FloatList and IntList take the fast numeric path (f64 / i64 columns). A plain list takes the object path: each result is encoded with result_codec, which is "json" by default (fast, restricted to JSON-native types) or "pickle" for arbitrary picklable results. Inputs and the function are never pickled either way.

# json is native-types only; a tuple result errors per element
par_map(lambda r: (r, r), rows, result_codec="json") # element errors
# pickle keeps the type
par_map(lambda r: (r, r), rows, result_codec="pickle") # [(r, r), ...]

One bad element never kills the batch. on_error chooses how failures surface once the whole batch has run:

from pyrula.parallel import par_map, ParMapError
# "raise" (default): finish the batch, then raise with the failures collected
try:
prices = par_map(price_option, strikes)
except ParMapError as e:
e.errors # [(index, traceback), ...] sorted by index
e.partial # the results that succeeded (error slots hold a sentinel)
# "either": return an aligned list of (ok, value_or_traceback)
results = par_map(price_option, strikes, on_error="either")
good = [v for ok, v in results if ok]
par_map(
fn, data,
workers=None, # default min(8, cpu_count - 1)
chunk_size=None, # default max(4, n // (workers * 8))
timeout=None, # seconds, whole-call wall clock
on_error="raise", # or "either"
result_codec="json", # object path only; or "pickle"
)

timeout bounds the whole call and kills any stragglers if it’s exceeded. Small inputs (under 32 elements, or workers=1) skip forking entirely and run in-process with the same semantics, so par_map is safe to call unconditionally.
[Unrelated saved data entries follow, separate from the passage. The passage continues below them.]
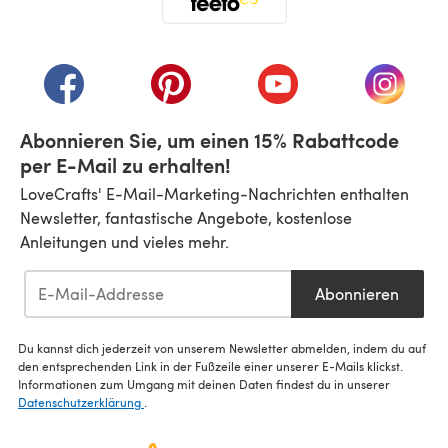
(öffnet sich in einem neuen Tab)
(öffnet sich in einem neuen Tab)
(öffnet sich in einem neuen Tab)
(öffnet sich in einem n
(öffnet 
Abonnieren Sie, um einen 15% Rabattcode
per E-Mail zu erhalten!
LoveCrafts' E-Mail-Marketing-Nachrichten enthalten
Newsletter, fantastische Angebote, kostenlose
Anleitungen und vieles mehr.
Abonnieren
Du kannst dich jederzeit von unserem Newsletter abmelden, indem du auf
den entsprechenden Link in der Fußzeile einer unserer E-Mails klickst.
Informationen zum Umgang mit deinen Daten findest du in unserer
Datenschutzerklärung
.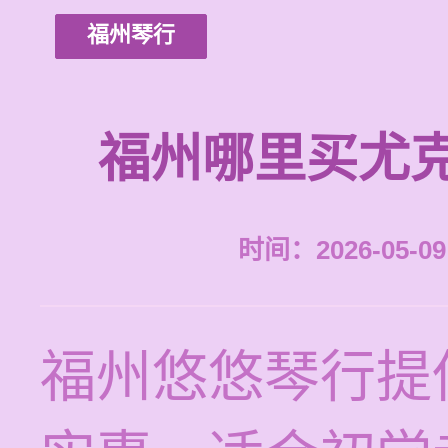
福州琴行
福州哪里买尤
时间：2026-05-09 
福州悠悠琴行提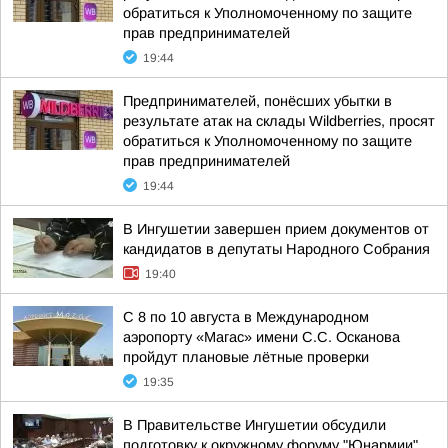
обратиться к Уполномоченному по защите
прав предпринимателей
19:44
Предпринимателей, понёсших убытки в
результате атак на склады Wildberries, просят
обратиться к Уполномоченному по защите
прав предпринимателей
19:44
В Ингушетии завершен прием документов от
кандидатов в депутаты Народного Собрания
19:40
С 8 по 10 августа в Международном
аэропорту «Магас» имени С.С. Осканова
пройдут плановые лётные проверки
19:35
В Правительстве Ингушетии обсудили
подготовку к окружному форуму "Юнармии"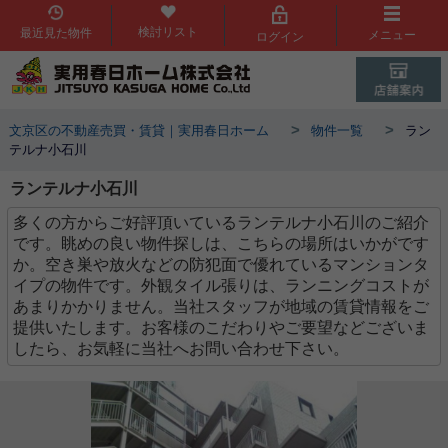
検討リスト
最近見た物件
メニュー
ログイン
>
>
文京区の不動産売買・賃貸｜実用春日ホーム
物件一覧
ラン
テルナ小石川
ランテルナ小石川
多くの方からご好評頂いているランテルナ小石川のご紹介
です。眺めの良い物件探しは、こちらの場所はいかがです
か。空き巣や放火などの防犯面で優れているマンションタ
イプの物件です。外観タイル張りは、ランニングコストが
あまりかかりません。当社スタッフが地域の賃貸情報をご
提供いたします。お客様のこだわりやご要望などございま
したら、お気軽に当社へお問い合わせ下さい。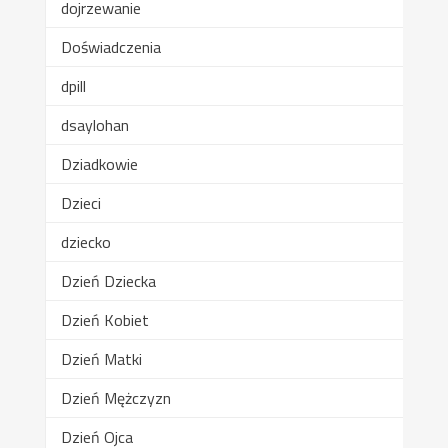
dojrzewanie
Doświadczenia
dpill
dsaylohan
Dziadkowie
Dzieci
dziecko
Dzień Dziecka
Dzień Kobiet
Dzień Matki
Dzień Mężczyzn
Dzień Ojca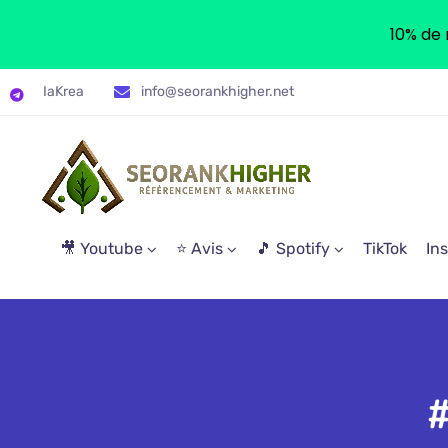
10% de 
IaKrea
info@seorankhigher.net
🎥 Youtube
⭐ Avis
🎵 Spotify
TikTok
In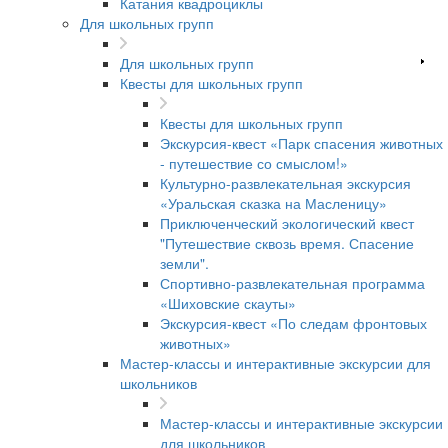
Катания квадроциклы
Для школьных групп
Для школьных групп
Квесты для школьных групп
Квесты для школьных групп
Экскурсия-квест «Парк спасения животных
- путешествие со смыслом!»
Культурно-развлекательная экскурсия
«Уральская сказка на Масленицу»
Приключенческий экологический квест
"Путешествие сквозь время. Спасение
земли".
Спортивно-развлекательная программа
«Шиховские скауты»
Экскурсия-квест «По следам фронтовых
животных»
Мастер-классы и интерактивные экскурсии для
школьников
Мастер-классы и интерактивные экскурсии
для школьников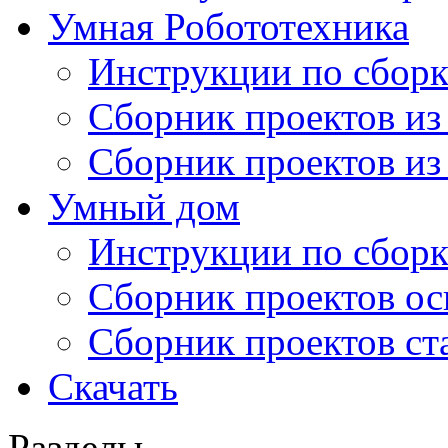
Умная Робототехника
Инструкции по сборк
Сборник проектов из
Сборник проектов из
Умный дом
Инструкции по сборк
Сборник проектов ос
Сборник проектов ст
Скачать
Разделы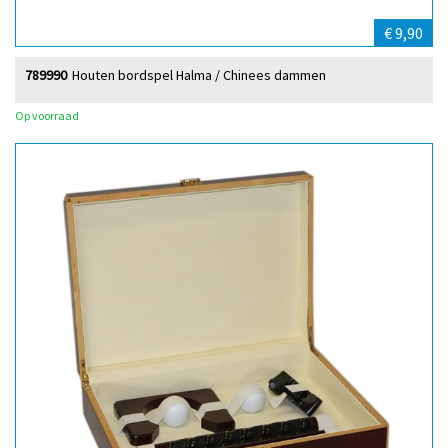
€ 9,90
789990
Houten bordspel Halma / Chinees dammen
Op voorraad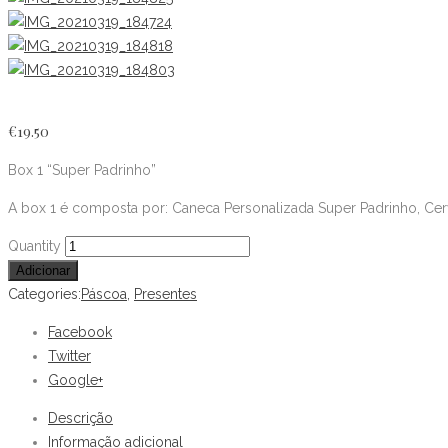
€
19.50
Box 1 “Super Padrinho”
A box 1 é composta por: Caneca Personalizada Super Padrinho, Cerv
Box
Quantity
1
Adicionar
"Super
Categories:
Páscoa
,
Presentes
Padrinho"
Facebook
quantity
Twitter
Google+
Descrição
Informação adicional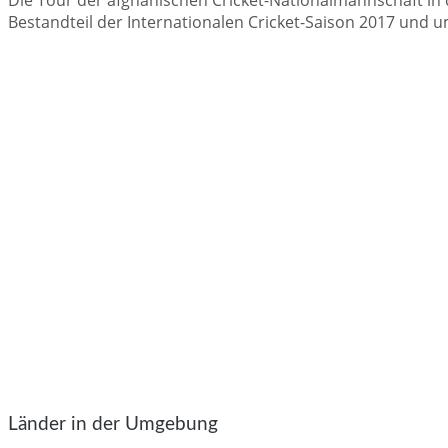
Bestandteil der Internationalen Cricket-Saison 2017 und um
Länder in der Umgebung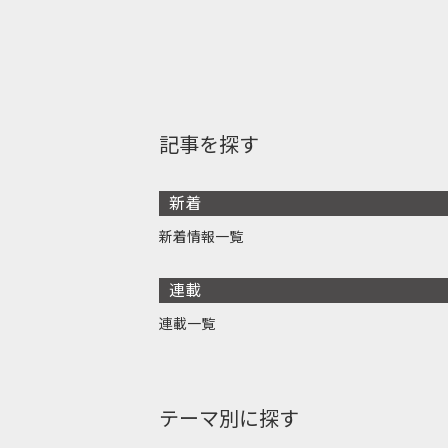
記事を探す
新着
新着情報一覧
連載
連載一覧
テーマ別に探す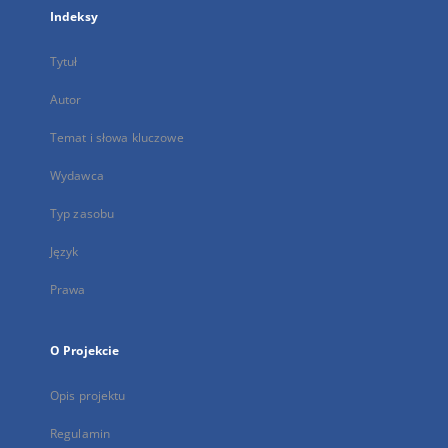
Indeksy
Tytuł
Autor
Temat i słowa kluczowe
Wydawca
Typ zasobu
Język
Prawa
O Projekcie
Opis projektu
Regulamin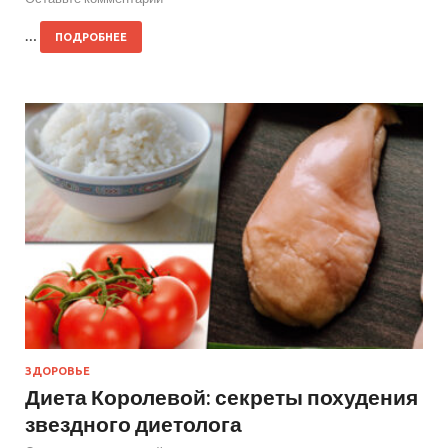
…
ПОДРОБНЕЕ
ЗДОРОВЬЕ
Диета Королевой: секреты похудения
звездного диетолога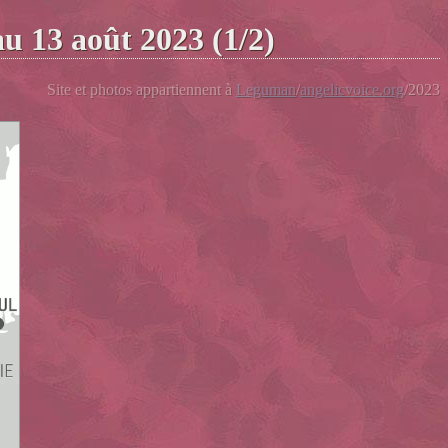
au 13 août 2023 (1/2)
Site et photos appartiennent à
Leguman
/
angelicvoice.org
/2023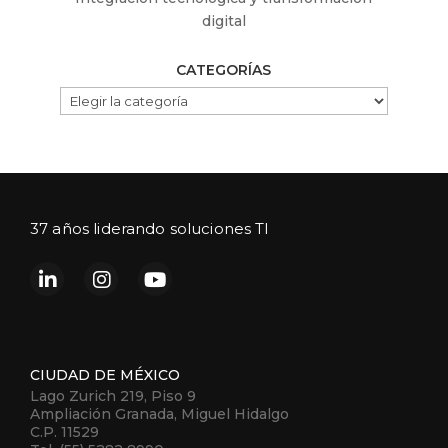
digital
CATEGORÍAS
CATEGORÍAS
37 años liderando soluciones TI
CIUDAD DE MÉXICO
Lago Zurich 219, Piso 9
Ampliación Granada, Miguel Hidalgo
C.P. 11529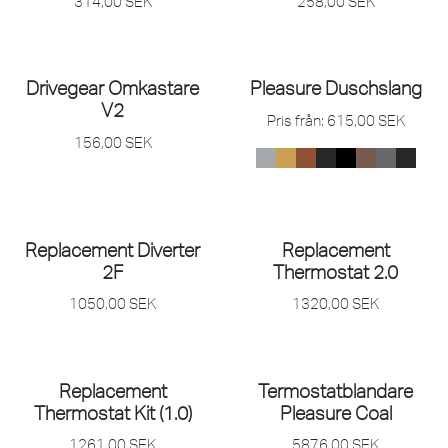
314,00
SEK
258,00
SEK
SLUT I LAGER
Drivegear Omkastare
Pleasure Duschslang
V2
Pris från:
615,00
SEK
156,00
SEK
Replacement Diverter
Replacement
2F
Thermostat 2.0
1050,00
SEK
1320,00
SEK
SLUT I LAGER
Replacement
Termostatblandare
Thermostat Kit (1.0)
Pleasure Coal
1261,00
SEK
5876,00
SEK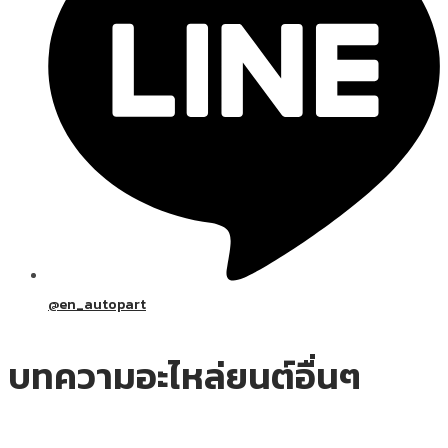
@en_autopart
บทความอะไหล่ยนต์อื่นๆ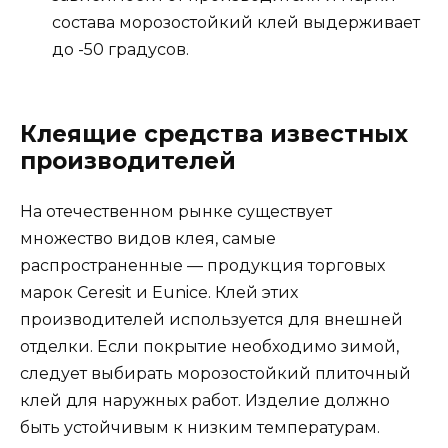
состава морозостойкий клей выдерживает
до -50 градусов.
Клеящие средства известных
производителей
На отечественном рынке существует
множество видов клея, самые
распространенные — продукция торговых
марок Ceresit и Eunice. Клей этих
производителей используется для внешней
отделки. Если покрытие необходимо зимой,
следует выбирать морозостойкий плиточный
клей для наружных работ. Изделие должно
быть устойчивым к низким температурам.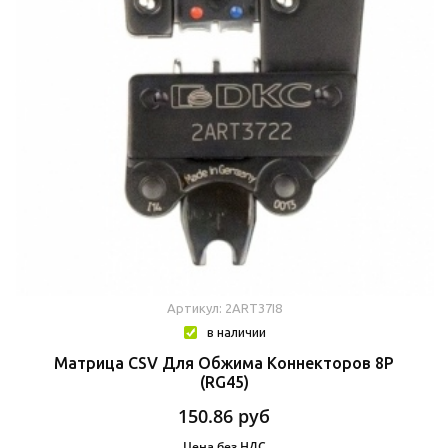
Артикул: 2ART37I8
в наличии
Матрица CSV Для Обжима Коннекторов 8P
(RG45)
150.86
руб
Цена без НДС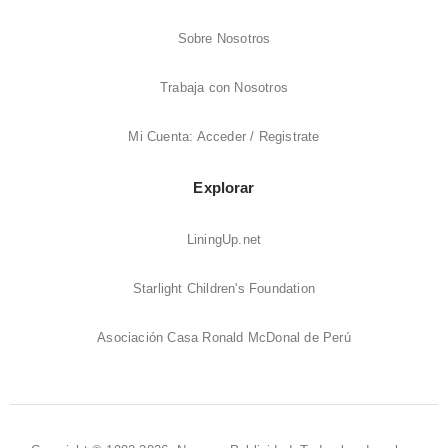
Sobre Nosotros
Trabaja con Nosotros
Mi Cuenta: Acceder / Registrate
Explorar
LiningUp.net
Starlight Children's Foundation
Asociación Casa Ronald McDonal de Perú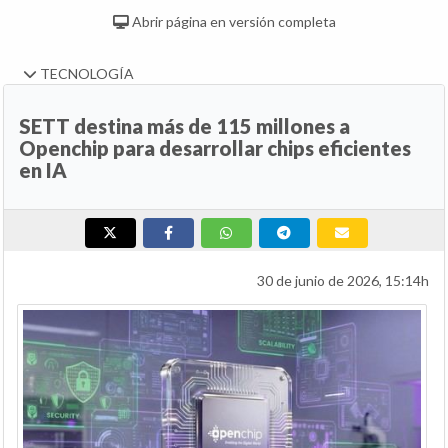
Abrir página en versión completa
TECNOLOGÍA
SETT destina más de 115 millones a
Openchip para desarrollar chips eficientes
en IA
30 de junio de 2026, 15:14h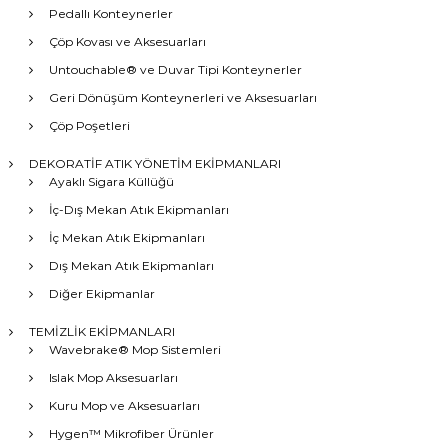
Pedallı Konteynerler
Çöp Kovası ve Aksesuarları
Untouchable® ve Duvar Tipi Konteynerler
Geri Dönüşüm Konteynerleri ve Aksesuarları
Çöp Poşetleri
DEKORATİF ATIK YÖNETİM EKİPMANLARI
Ayaklı Sigara Küllüğü
İç-Dış Mekan Atık Ekipmanları
İç Mekan Atık Ekipmanları
Dış Mekan Atık Ekipmanları
Diğer Ekipmanlar
TEMİZLİK EKİPMANLARI
Wavebrake® Mop Sistemleri
Islak Mop Aksesuarları
Kuru Mop ve Aksesuarları
Hygen™ Mikrofiber Ürünler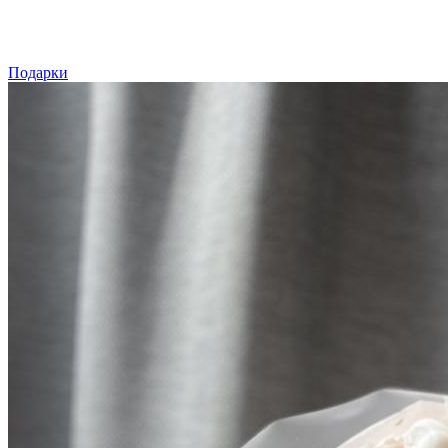
Подарки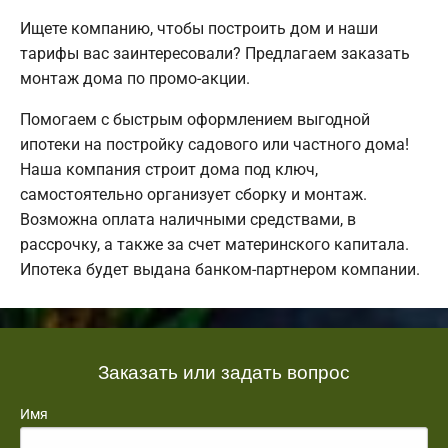
Ищете компанию, чтобы построить дом и наши
тарифы вас заинтересовали? Предлагаем заказать
монтаж дома по промо-акции.
Помогаем с быстрым оформлением выгодной
ипотеки на постройку садового или частного дома!
Наша компания строит дома под ключ,
самостоятельно организует сборку и монтаж.
Возможна оплата наличными средствами, в
рассрочку, а также за счет материнского капитала.
Ипотека будет выдана банком-партнером компании.
Заказать или задать вопрос
Имя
fn runs in a forked child. Any mutation it makes, to a global, a closed-over variable, self, or shared state, happens in the child and is silently lost. Only the return value comes back.

seen = []
par_map(lambda x: seen.append(x), data) # `seen` stays empty in the parent

If you need to collect something, return it and read it from the results.

10,000 elements, 8 workers on a 10-core machine, versus a serial list comprehension. Threads are shown for contrast: they get no speedup on CPU-bound Python because of the GIL. Reproducible from benchmarks/core/par_map.py.

WorkloadSerialThreads (8)par_map (8)
Heavy numeric fn (FloatList)1.00x~1x7.5x
Object path, heavy fn (list[dict])1.00x~1x6.9x
Cheap fn over 10M floats (FloatList)1.00x~1x4.2x

Speedup tracks the per-element cost: heavier functions get closer to linear (0.7 x workers and up). Very cheap functions are dominated by per-call fork and dispatch overhead, so par_map is for real CPU work, not trivial arithmetic where a plain comprehension or a numeric list op is already faster.

Experimental, and fork-based (macOS and Linux; Windows raises NotImplementedError). It must be called with no other threads alive, which it enforces; pass unsafe_allow_threads=True only when you know no live thread holds a lock the children need. There is no persistent pool yet: each call forks fresh workers.